In 2003/4, Customs and Excise estimated that the number of MTIC frauds was equivalent to almost £2bn. Twice as many people were prosecuted and sentenced for this particular offence, compared to the previous two years. The average sentence for MTIC related offences was almost three years. Last year the agency carried out a number of activities in a bid to keep on top of MITC fraud such as:

• 7,000 pre-registration visits to new traders

• Refusing more than 900 suspect registrations

• Cancelling nearly 500 missing trader registrations

• Identifying MTIC debts and raising assessments totalling £83m as a result of frauds detected

• Refusing over £200m incorrectly claimed as VAT in fraudulent supply chains

• Securing injunctions to a value of over £20m to meet VAT debts of missing traders

In the same time frame of 2003/4 Customs and Excise arrested and detained almost 3,000 people in total, of these, almost 2,000 were charged.

So how likely are you to receive a visit from HM Revenue and Customs? Well Customs select traders for a visit based on a number of factors such as complexity of the trader’s business, the results of previous visits by Custom’s officers and the trader’s payment history.

In many ways it is a lottery and the odds of you or someone you know receiving a visit are pretty high. It may sound dramatic, but you could pay the ultimate penalty and lose your freedom, if Customs decide to prosecute you as a result of your trading activities.

The harsh truth is that whether guilty or innocent, the cost of defending any investigation can be substantial and so the right advice is absolutely essential. The right defence team can make the difference between prison and freedom – and the right insurance can make this defence team affordable.

In an increasingly litigious society, individuals within a company can be personally at risk of incurring a financially crippling lawsuit. Exposure to personal liability is not industry specific. Any company, anywhere in the world, especially in the USA and UK, can be liable to such claims.

So what can you do to protect yourself, your employees and your company?

Well there are two choices really. You can ignore the risk and work on the assumption that it will never happen to you, or you can take out Directors and Officers Liability Insurance.

 

What Is Directors And Officers (D&O) Liability Insurance?

D&O liability insurance cover provides financial protection for the directors, officers and senior managers of a company in the event they are sued in conjunction with the performance of their duties as they relate to the company.

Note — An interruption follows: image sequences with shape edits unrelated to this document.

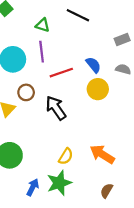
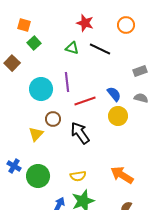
green triangle: (43, 25) -> (72, 48), moved
yellow semicircle: (66, 156) -> (78, 176), moved, turned 49

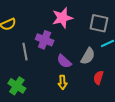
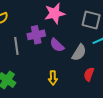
purple cross: (45, 40) -> (36, 35), turned -36
purple semicircle: (64, 61) -> (57, 45), moved

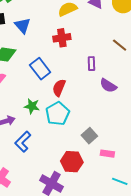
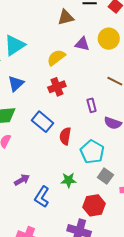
blue triangle: (23, 26) -> (16, 84), turned 42
green star: (32, 106) -> (69, 180), moved
cyan pentagon: (58, 114) -> (92, 152), moved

The D&O liability insurance policy will pay on behalf of the director, officer or senior manager, his legal costs and expenses and any civil damages awarded against him.

 

When Do I Need D&O Liability Insurance?

You need D&O liability insurance when you assemble a board of directors. Investors, especially Venture Capitalists, will also usually require that you show evidence of D&O liability insurance as part of the conditions of funding your company. Also having employees opens management up to employment practices lawsuits that can usually be covered under D&O liability insurance.

 

Why Do I Need D&O Liability Insurance?

Firstly, you need D&O liability insurance because claims from employees, suppliers, customers, Government and regulatory bodies, creditors, shareholders and auditors can all be made against the company and against the directors of the company. Since a director can be held personally responsible for acts of the company, most directors and officers will demand to be protected rather than put their personal assets at stake.

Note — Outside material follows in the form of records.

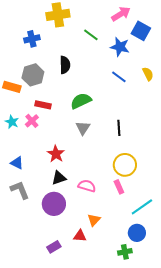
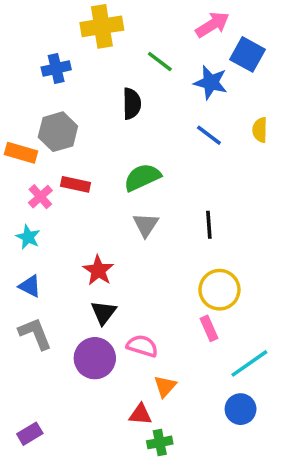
black semicircle: (65, 65) -> (132, 104), moved
yellow semicircle: (148, 74) -> (260, 130), turned -152
pink cross: (32, 121) -> (40, 197), moved
cyan star: (12, 122) -> (28, 237), moved
black triangle: (59, 178) -> (104, 313), turned -35
pink semicircle: (87, 186) -> (142, 346), moved
purple rectangle: (54, 247) -> (30, 434), moved
green cross: (125, 252) -> (160, 442), moved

Secondly, you need D&O liability insurance because investors and members of your board of directors will not be willing to risk their personal assets to serve as a corporate director or officer, no matter how heartfelt their belief in a company. In today’s changing environment, regulation is escalating along with a greater awareness on the part of third parties of the duties and responsibilities of directors and shareholders and also their own rights.

The typical cost would be £1,450 per annum for a limit of indemnity of £1m.